=== Record excerpts ===
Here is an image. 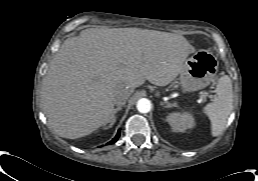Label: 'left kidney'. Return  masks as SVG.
<instances>
[{
    "label": "left kidney",
    "instance_id": "left-kidney-1",
    "mask_svg": "<svg viewBox=\"0 0 258 181\" xmlns=\"http://www.w3.org/2000/svg\"><path fill=\"white\" fill-rule=\"evenodd\" d=\"M166 122L171 126L174 132H185L195 126L194 118L187 112H173L166 116Z\"/></svg>",
    "mask_w": 258,
    "mask_h": 181
}]
</instances>
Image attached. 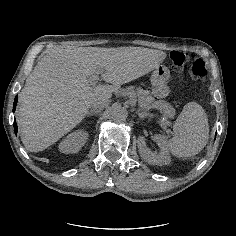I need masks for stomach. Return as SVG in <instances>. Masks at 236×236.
I'll use <instances>...</instances> for the list:
<instances>
[{
  "mask_svg": "<svg viewBox=\"0 0 236 236\" xmlns=\"http://www.w3.org/2000/svg\"><path fill=\"white\" fill-rule=\"evenodd\" d=\"M170 78V71L165 66L156 68L151 75L152 94L155 97H164L169 93L167 82Z\"/></svg>",
  "mask_w": 236,
  "mask_h": 236,
  "instance_id": "0dacf381",
  "label": "stomach"
}]
</instances>
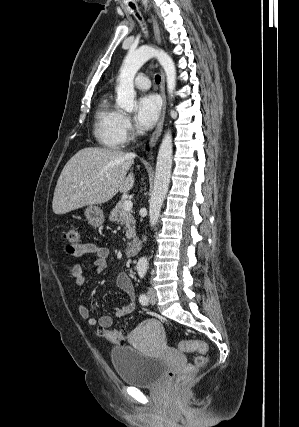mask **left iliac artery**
Segmentation results:
<instances>
[{"instance_id": "left-iliac-artery-1", "label": "left iliac artery", "mask_w": 299, "mask_h": 427, "mask_svg": "<svg viewBox=\"0 0 299 427\" xmlns=\"http://www.w3.org/2000/svg\"><path fill=\"white\" fill-rule=\"evenodd\" d=\"M138 274H139L140 278L143 279L145 277V275H146V270L145 269H139L138 270ZM139 302L142 305H147L148 304L147 296L145 294H143V293L140 294L139 295Z\"/></svg>"}]
</instances>
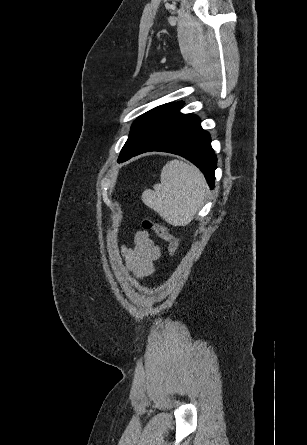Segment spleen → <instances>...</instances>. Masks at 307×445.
I'll list each match as a JSON object with an SVG mask.
<instances>
[{
  "label": "spleen",
  "mask_w": 307,
  "mask_h": 445,
  "mask_svg": "<svg viewBox=\"0 0 307 445\" xmlns=\"http://www.w3.org/2000/svg\"><path fill=\"white\" fill-rule=\"evenodd\" d=\"M161 182L154 190H144V204L156 210L166 223L186 227L202 206L207 190L206 180L197 166L184 160H169L161 170Z\"/></svg>",
  "instance_id": "3e777b00"
}]
</instances>
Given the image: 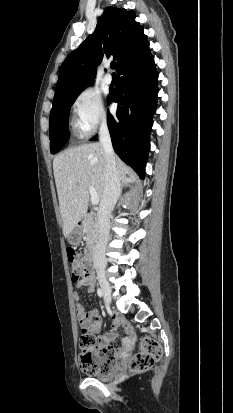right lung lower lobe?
Wrapping results in <instances>:
<instances>
[{"mask_svg": "<svg viewBox=\"0 0 233 413\" xmlns=\"http://www.w3.org/2000/svg\"><path fill=\"white\" fill-rule=\"evenodd\" d=\"M116 71L121 76L120 87L108 96L109 104L118 103L116 115H107L112 145L143 179L158 95V74L149 43L123 61Z\"/></svg>", "mask_w": 233, "mask_h": 413, "instance_id": "right-lung-lower-lobe-1", "label": "right lung lower lobe"}]
</instances>
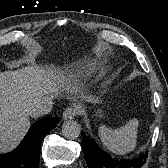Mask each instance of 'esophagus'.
Listing matches in <instances>:
<instances>
[{
	"instance_id": "1",
	"label": "esophagus",
	"mask_w": 168,
	"mask_h": 168,
	"mask_svg": "<svg viewBox=\"0 0 168 168\" xmlns=\"http://www.w3.org/2000/svg\"><path fill=\"white\" fill-rule=\"evenodd\" d=\"M79 112H80V109L78 106H70L65 109L62 117L64 120H72L77 116V114H79Z\"/></svg>"
}]
</instances>
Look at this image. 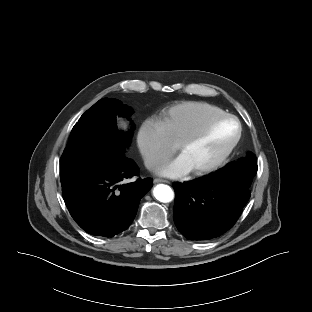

=== What the task asks ===
Every line from the one holding "Mask each instance of 'esophagus'." through the end of the records above must be reproduced verbatim, pictures excepted.

=== Answer space ===
Mask each instance of 'esophagus'.
Listing matches in <instances>:
<instances>
[{
	"instance_id": "1",
	"label": "esophagus",
	"mask_w": 168,
	"mask_h": 168,
	"mask_svg": "<svg viewBox=\"0 0 168 168\" xmlns=\"http://www.w3.org/2000/svg\"><path fill=\"white\" fill-rule=\"evenodd\" d=\"M79 112H80V109L78 106H70L65 109L62 117L64 120H72L77 116V114H79Z\"/></svg>"
}]
</instances>
Look at this image. 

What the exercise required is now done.